Disco diva Donna Summer hasn’t heard the news, apparently. The album is dead, the song is king – or in her case, queen.

Performing the eighth show of her U.S. tour, Summer devoted more than half the night to selections from her first CD of new material in 17 years.  She’d warned in a recent interview that she planned to use her big hits, like “Hot Stuff” and “Last Dance,” as chips sprinkled in a freshly baked cookie of new music.

It’s a safe wager that the mostly-female crowd would have gladly skipped the carbs and gone for the whole chocolate bar.  If that was the case, they weren’t letting on, and to Summer’s credit, she knew when to deliver the sweet stuff.

Dressed in a sparking blue ballroom gown and arm-length matching gloves, she began the show with “The Queen Is Back” from the new album, and quickly segued into “I Feel Love,” followed by an energetic “Dim All the Lights.”

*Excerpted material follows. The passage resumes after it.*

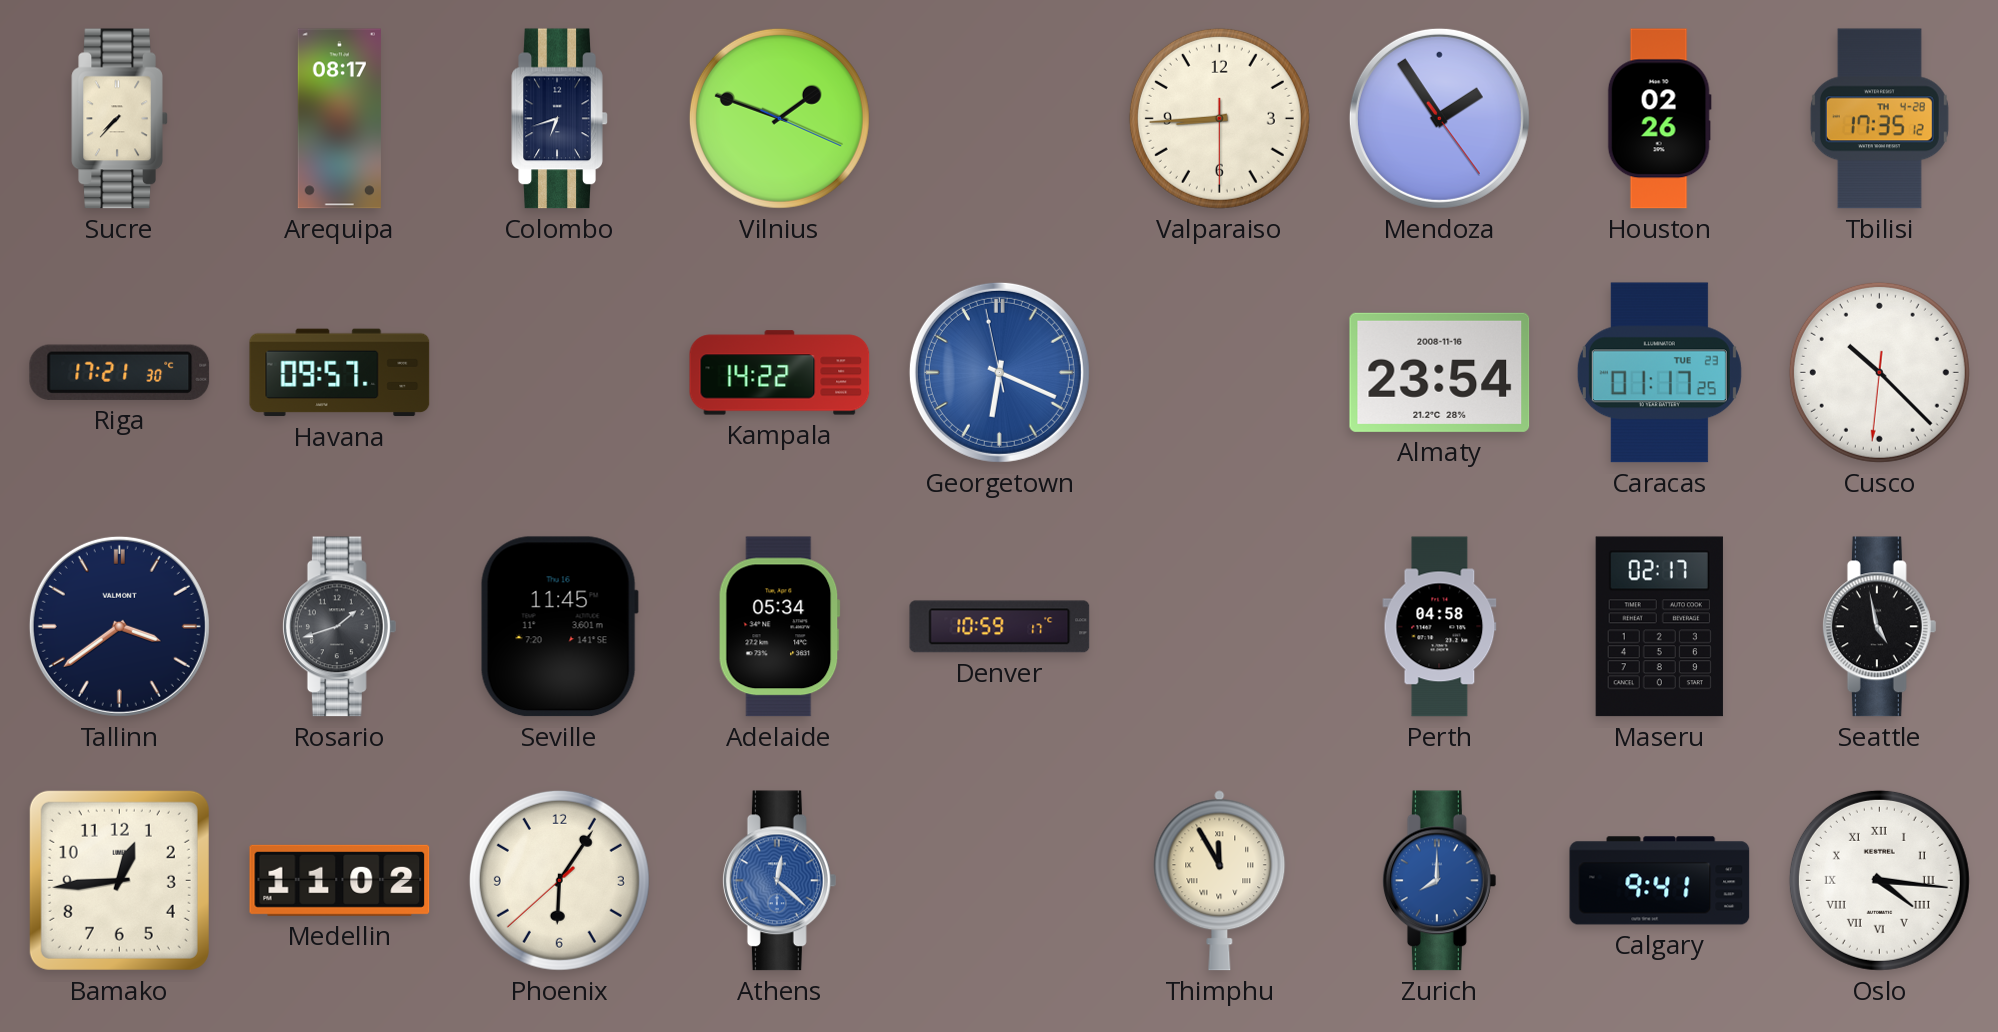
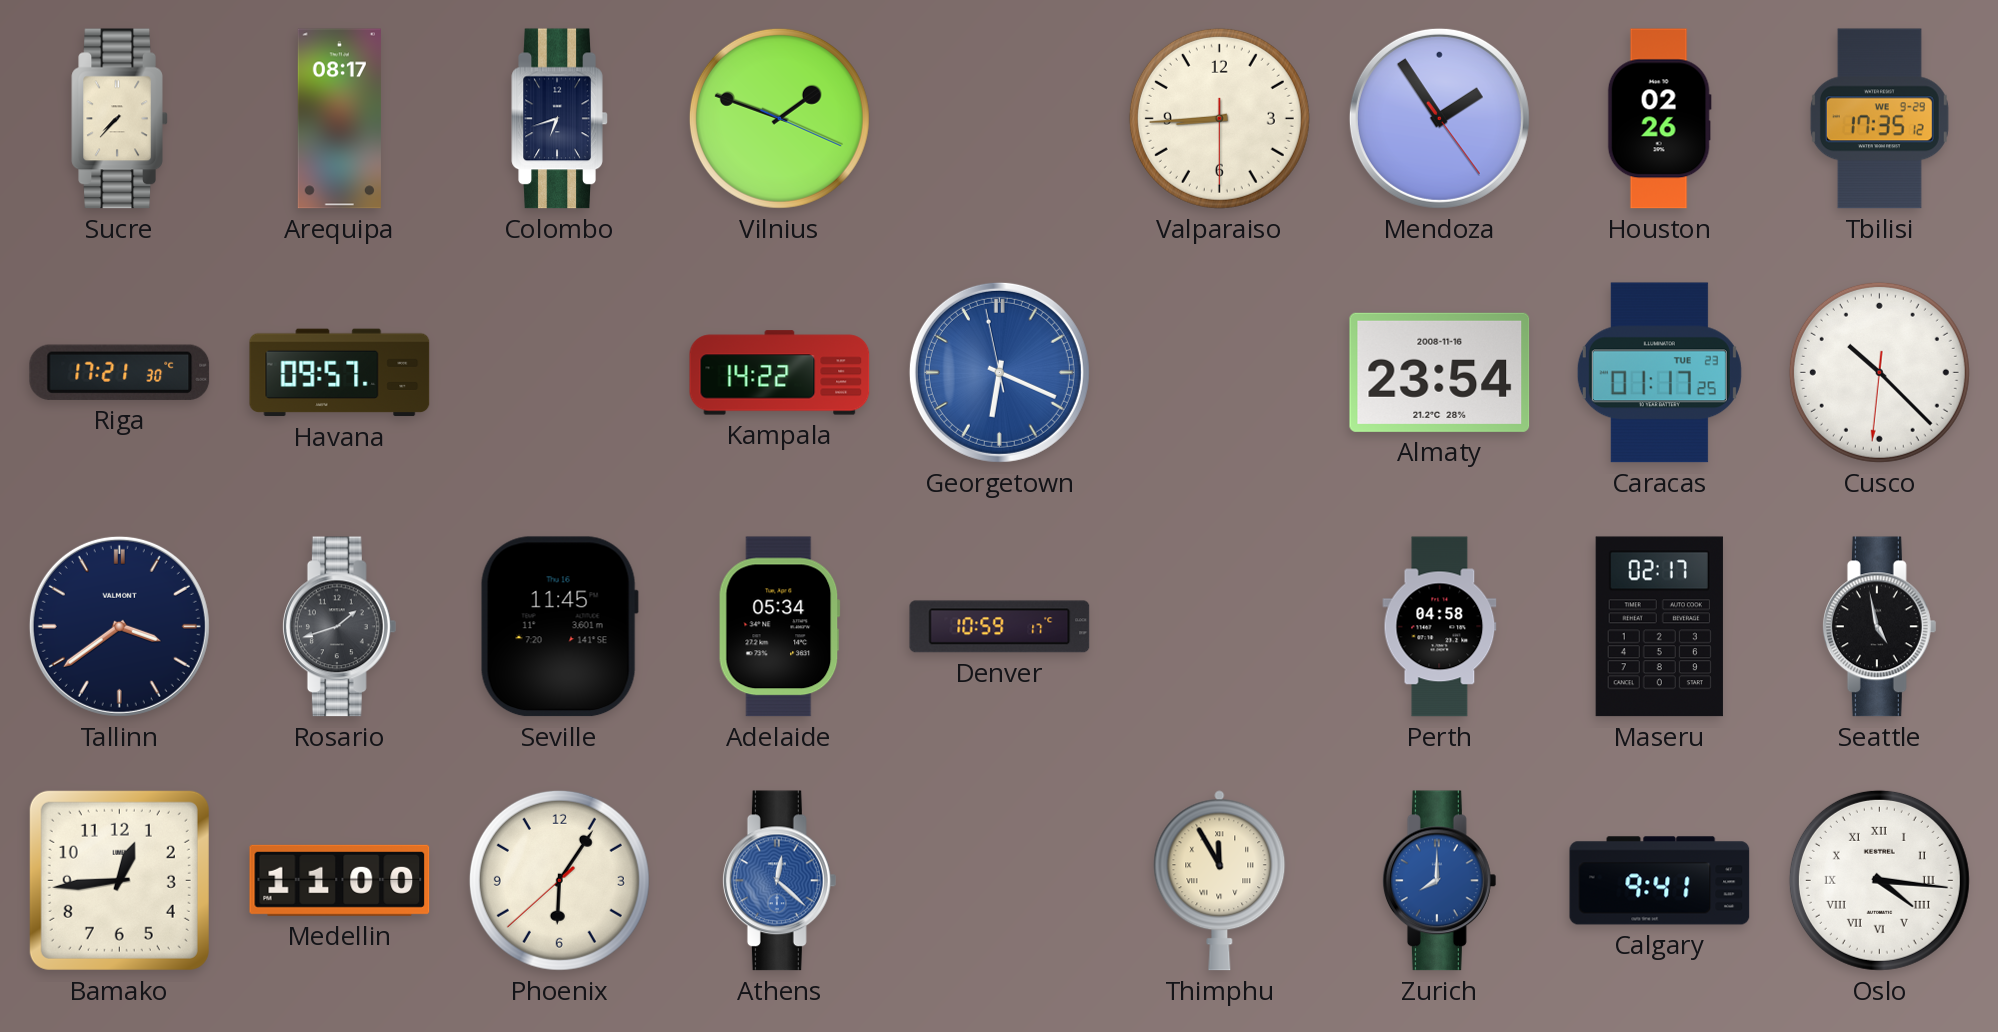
Tbilisi date: TH 4-28 -> WE 9-29
Medellin: 11:02 -> 11:00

“I’m A Fire,” another selection from “Crayons,” featured a thumping bass line that recalled Summer’s disco days, and was the first new selection to get the crowd standing.

The tepid “Sand At My Feet” soon had them sitting again.

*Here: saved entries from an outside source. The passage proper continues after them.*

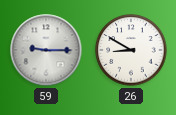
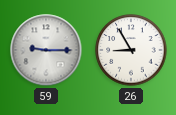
26: 8:50 -> 8:55
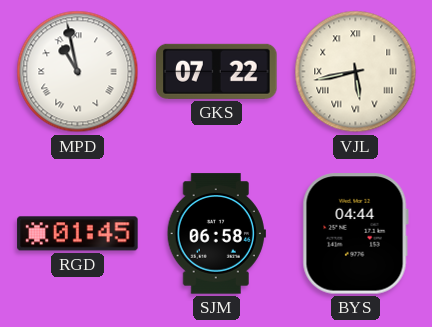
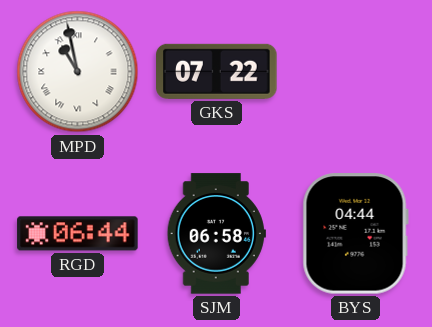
VJL: 5:43 -> none
RGD: 01:45 -> 06:44
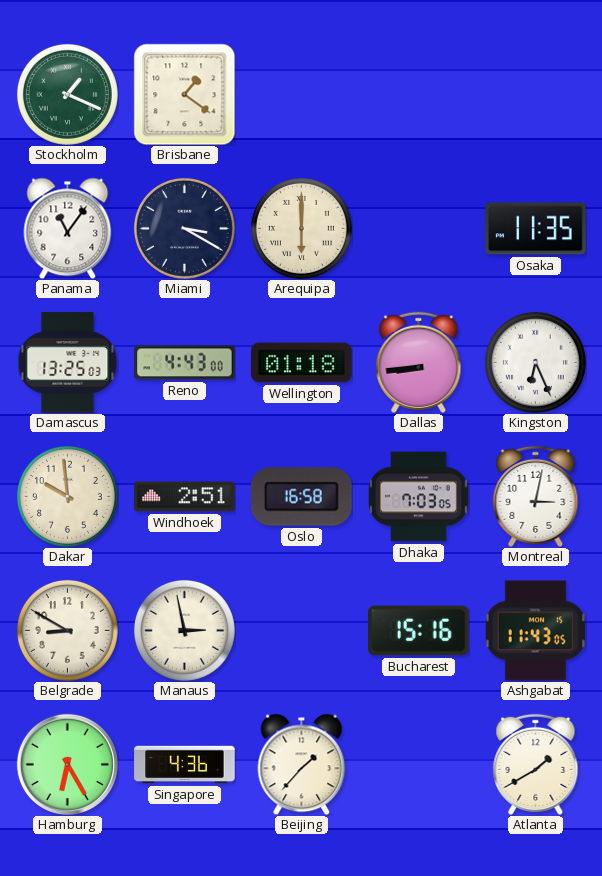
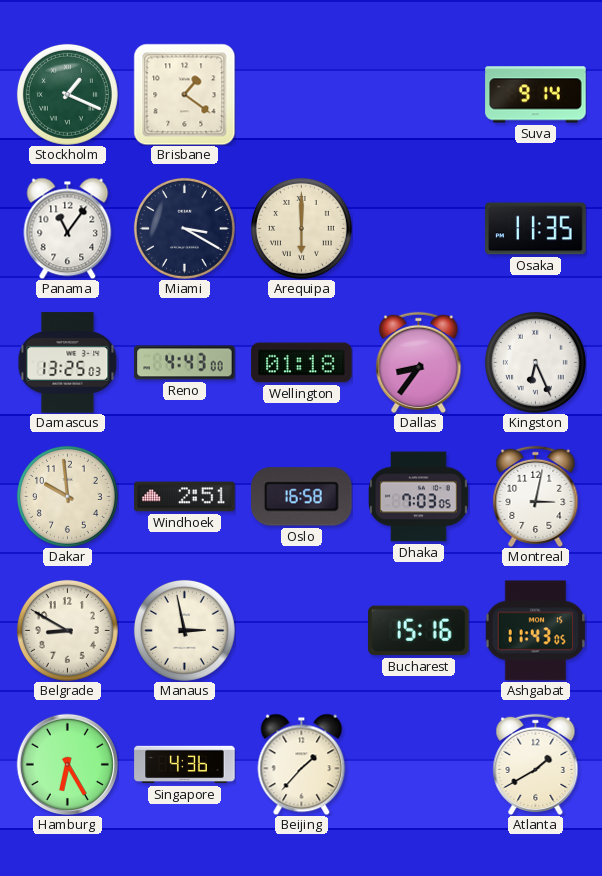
Suva: none -> 9:14
Dallas: 8:44 -> 8:36
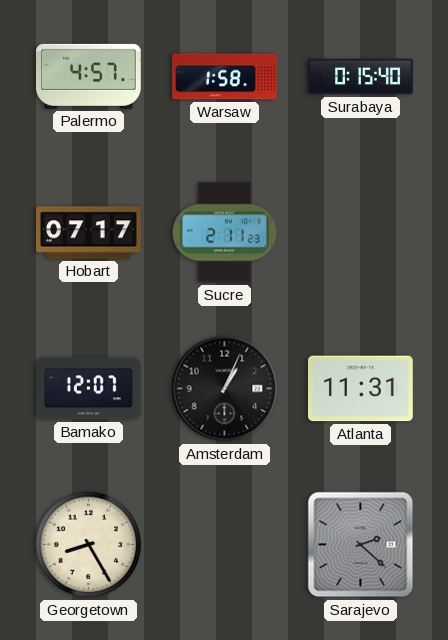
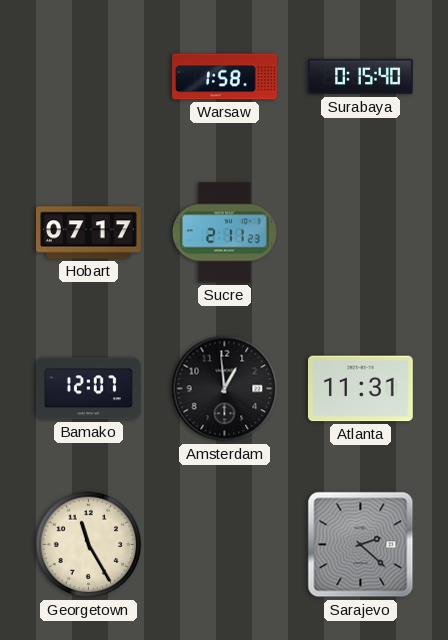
Palermo: 4:57 -> none
Amsterdam: 1:04 -> 12:59
Georgetown: 8:25 -> 11:25
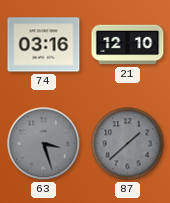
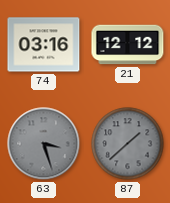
21: 12:10 -> 12:12
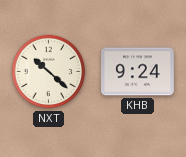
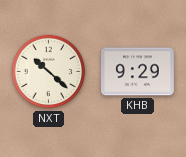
KHB: 9:24 -> 9:29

She brought a five-piece band, with two backup singers and three dancers (who wore themselves out with costumer changes).  She used several electronic panels spread across the stage to good effect, providing moment-to-moment visual cues with every song. “On the Radio” evoked nostalgia for a bygone age with graphics of radio dials, morphing into pulsing disco lights.

Just before intermission, Summer played two of the best tracks from “Crayons” – the bouncy samba “Brazil” and the title song – the latter, a ska-infused romp.   The first set closed with “Mr. Music,” which included a wistful montage of Summer’s record covers over the years.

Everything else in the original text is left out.